12.22

I found out yesterday that our financial aid application was approved. We haven't gotten too many details yet, but we at least know that the brain MRI was covered. Thank you Jesus!

12.18

Lauren, Aimee and I spent 3 2/1 hours at the Ophthalmology dept yesterday. 3 different doctors took a look at her eyes, trying all kinds of techniques. After the examinations, we were told that her eyes, optic nerve, blood vessels, ect all appear to be functioning normally. It seems that her eyes are taking in information and bringing to the brain, but it isn't being processed there. This seems to be directly related to the delayed myelination. The doctor said there are 10 current patients of childrens with the same symptoms, same development issues.
January 6th we will be discussing these results with the neurodevelopmental doctor. I also plan on asking him about setting up a support group with these other parents.
January 7th we will be taking her back to Ophthalmology to have a few tests performed which will measure her brain wave responses to visual imagery.

12.15

So...Ed just got off the phone with Dr Walker, the Neurodevelopmental specialist at Seattle Children's. All of our test results came back normal. We had already heard the results of the tests for cholesterol levels and a specific disorder a couple weeks ago, but these results were for protein tests and chromosome/genetic tests.
Not to sure what to think about this. It is a good thing, but also leaves us back with no leads and no answers. We will be meeting with the Opthamologist on Thursday to have her nervous system checked through eye exams. This may give us some answers or may be normal.

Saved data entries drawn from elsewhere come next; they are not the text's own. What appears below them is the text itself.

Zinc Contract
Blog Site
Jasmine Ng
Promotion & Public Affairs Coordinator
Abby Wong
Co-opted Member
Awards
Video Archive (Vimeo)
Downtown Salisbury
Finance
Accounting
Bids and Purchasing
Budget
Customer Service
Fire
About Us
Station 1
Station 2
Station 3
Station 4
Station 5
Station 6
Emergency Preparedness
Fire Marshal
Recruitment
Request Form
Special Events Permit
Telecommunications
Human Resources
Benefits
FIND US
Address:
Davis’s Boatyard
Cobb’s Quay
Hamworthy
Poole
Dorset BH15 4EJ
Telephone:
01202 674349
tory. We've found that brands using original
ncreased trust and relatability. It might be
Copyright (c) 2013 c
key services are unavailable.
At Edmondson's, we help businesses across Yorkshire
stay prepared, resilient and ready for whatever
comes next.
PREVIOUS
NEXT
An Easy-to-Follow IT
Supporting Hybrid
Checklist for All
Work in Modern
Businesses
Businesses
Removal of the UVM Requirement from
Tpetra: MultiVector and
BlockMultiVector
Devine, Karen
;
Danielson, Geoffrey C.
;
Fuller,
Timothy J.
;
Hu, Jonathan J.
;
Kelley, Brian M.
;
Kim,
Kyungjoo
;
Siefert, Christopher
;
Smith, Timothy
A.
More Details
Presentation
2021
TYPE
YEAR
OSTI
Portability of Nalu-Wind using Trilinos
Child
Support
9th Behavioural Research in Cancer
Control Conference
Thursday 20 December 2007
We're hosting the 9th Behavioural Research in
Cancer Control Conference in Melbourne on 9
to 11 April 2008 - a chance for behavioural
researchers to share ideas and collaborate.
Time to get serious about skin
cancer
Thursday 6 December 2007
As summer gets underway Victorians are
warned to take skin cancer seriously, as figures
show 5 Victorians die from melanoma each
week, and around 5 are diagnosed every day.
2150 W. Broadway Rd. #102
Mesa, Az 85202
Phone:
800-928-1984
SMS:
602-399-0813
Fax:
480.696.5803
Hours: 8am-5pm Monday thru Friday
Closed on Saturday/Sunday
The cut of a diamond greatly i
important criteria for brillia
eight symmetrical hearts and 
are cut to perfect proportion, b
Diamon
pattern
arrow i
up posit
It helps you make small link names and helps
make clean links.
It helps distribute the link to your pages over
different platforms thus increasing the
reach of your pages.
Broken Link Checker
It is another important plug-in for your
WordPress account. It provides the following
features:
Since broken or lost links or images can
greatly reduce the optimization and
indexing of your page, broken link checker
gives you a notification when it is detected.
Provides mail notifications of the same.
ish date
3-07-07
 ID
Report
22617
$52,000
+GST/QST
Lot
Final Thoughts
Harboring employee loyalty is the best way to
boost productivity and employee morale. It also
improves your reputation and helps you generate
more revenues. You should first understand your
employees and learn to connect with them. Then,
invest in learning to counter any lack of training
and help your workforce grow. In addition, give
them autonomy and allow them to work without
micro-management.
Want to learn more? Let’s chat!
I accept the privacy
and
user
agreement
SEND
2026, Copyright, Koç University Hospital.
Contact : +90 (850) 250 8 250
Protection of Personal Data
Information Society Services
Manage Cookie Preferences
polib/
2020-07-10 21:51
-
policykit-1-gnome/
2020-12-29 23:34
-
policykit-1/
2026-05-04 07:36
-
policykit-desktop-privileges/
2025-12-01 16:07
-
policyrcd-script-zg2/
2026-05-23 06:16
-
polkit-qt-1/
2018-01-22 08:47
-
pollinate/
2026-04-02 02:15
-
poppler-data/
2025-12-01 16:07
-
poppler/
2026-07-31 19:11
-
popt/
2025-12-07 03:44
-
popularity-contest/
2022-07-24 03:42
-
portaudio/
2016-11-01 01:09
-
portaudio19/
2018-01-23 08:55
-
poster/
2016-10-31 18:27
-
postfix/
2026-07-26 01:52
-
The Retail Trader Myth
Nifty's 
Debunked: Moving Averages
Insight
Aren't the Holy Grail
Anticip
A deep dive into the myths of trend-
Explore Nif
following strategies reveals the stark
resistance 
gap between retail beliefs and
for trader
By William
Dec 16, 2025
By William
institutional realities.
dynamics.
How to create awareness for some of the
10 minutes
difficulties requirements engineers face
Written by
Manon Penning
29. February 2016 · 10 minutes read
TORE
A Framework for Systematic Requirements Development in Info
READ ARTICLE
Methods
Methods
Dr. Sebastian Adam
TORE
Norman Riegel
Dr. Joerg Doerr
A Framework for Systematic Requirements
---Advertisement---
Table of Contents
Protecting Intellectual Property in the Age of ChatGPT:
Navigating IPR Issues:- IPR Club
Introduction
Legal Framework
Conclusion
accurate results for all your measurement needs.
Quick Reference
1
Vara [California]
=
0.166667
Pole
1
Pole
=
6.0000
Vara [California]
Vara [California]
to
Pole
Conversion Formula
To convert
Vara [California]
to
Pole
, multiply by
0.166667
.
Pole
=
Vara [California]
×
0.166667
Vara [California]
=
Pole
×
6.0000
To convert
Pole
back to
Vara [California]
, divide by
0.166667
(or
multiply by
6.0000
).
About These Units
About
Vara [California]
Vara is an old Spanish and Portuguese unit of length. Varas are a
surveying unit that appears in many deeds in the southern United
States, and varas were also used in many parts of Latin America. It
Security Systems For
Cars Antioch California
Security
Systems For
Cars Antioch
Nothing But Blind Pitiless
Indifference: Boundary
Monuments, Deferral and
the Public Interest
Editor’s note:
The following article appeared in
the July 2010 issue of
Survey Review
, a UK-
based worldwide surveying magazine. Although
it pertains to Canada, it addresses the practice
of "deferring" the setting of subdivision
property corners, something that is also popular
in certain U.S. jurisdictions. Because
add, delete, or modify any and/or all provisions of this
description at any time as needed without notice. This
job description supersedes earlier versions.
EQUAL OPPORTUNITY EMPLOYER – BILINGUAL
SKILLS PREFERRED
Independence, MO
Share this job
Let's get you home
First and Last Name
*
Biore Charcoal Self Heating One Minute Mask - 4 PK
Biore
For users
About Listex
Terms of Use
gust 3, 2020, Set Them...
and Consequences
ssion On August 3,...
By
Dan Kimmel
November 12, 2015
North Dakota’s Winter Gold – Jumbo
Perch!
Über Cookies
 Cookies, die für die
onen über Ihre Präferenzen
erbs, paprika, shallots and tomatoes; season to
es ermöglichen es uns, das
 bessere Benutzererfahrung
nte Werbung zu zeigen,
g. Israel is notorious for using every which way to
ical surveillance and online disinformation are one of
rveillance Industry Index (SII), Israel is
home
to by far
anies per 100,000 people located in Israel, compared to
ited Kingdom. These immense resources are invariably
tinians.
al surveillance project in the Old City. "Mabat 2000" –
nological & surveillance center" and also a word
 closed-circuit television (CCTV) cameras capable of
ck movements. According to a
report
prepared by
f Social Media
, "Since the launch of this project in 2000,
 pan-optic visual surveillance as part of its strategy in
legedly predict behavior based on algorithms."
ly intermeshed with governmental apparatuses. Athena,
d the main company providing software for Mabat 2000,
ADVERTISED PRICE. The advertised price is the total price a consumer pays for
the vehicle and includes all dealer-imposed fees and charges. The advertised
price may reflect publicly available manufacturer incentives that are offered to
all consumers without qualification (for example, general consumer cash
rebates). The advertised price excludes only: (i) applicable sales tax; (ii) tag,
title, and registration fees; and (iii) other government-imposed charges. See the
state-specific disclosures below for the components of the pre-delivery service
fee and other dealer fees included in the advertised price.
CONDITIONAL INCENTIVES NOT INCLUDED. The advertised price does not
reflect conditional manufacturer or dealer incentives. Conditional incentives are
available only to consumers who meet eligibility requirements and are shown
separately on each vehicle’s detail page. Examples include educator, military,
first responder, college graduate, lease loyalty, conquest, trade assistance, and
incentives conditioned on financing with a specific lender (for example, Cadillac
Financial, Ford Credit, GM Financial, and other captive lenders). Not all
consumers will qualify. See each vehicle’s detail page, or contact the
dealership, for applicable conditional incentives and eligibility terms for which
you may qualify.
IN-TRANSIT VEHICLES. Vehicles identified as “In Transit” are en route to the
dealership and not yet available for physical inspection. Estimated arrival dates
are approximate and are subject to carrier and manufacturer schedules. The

We will be back in Dr Walker's office on January 6th to discuss where she is at currently and if there is anymore testing that should be done.
In the mean time we are continuing to work with the state and school district therapists to help Aimee meet the goals of grasping objects, sitting up and moving about the house.
Thank you for your continued prayers for our family!

12.3

Yesterday we had 2 therapists and a resource coordinator come to visit. They will be coming over about 3 times a month to work with Aimee. They were all very helpful and full of good ideas to help stimulate her. That was the good part. The bad part was that they made me sit down and make goals. It doesn't sound that bad, but I had to think about where I am hoping Aimee will be in 6 months and in a year.
We set 3 main goals for Aimee to be able to do in the next year:
-bring items to her mouth by herself (this is probably a 6 month goal)
-sit up unassisted
-explore the house
I actually asked for crawling, but they said that may not be an option. We will just work toward her being able to move about in some fashion. We then set tiny little goals to work towards these larger goals. It was the most emotionally challenging appointment I have done yet. I've been avoiding asking myself the question of where she will be at in a year. Will she be able to sit up by her 1st birthday? Will she be able to walk by her 2nd? If we take things day by day it seems very good. Aimee is making progress in little areas. As Ed and I discussed it last night...we finally have to face the fact that things are going to be different for us in major ways...maybe for her whole life...

Please pray for us to know the right ways to love and encourage Aimee towards reaching the small goals. Also, please pray for God's provision. We are in the process of applying for financial aid through the hospital for the medical bills and will also be applying for SSI to help pay for special equipment.

Thank you for your support and love to us during this last few months. We have been so blessed by our lovely family and friends.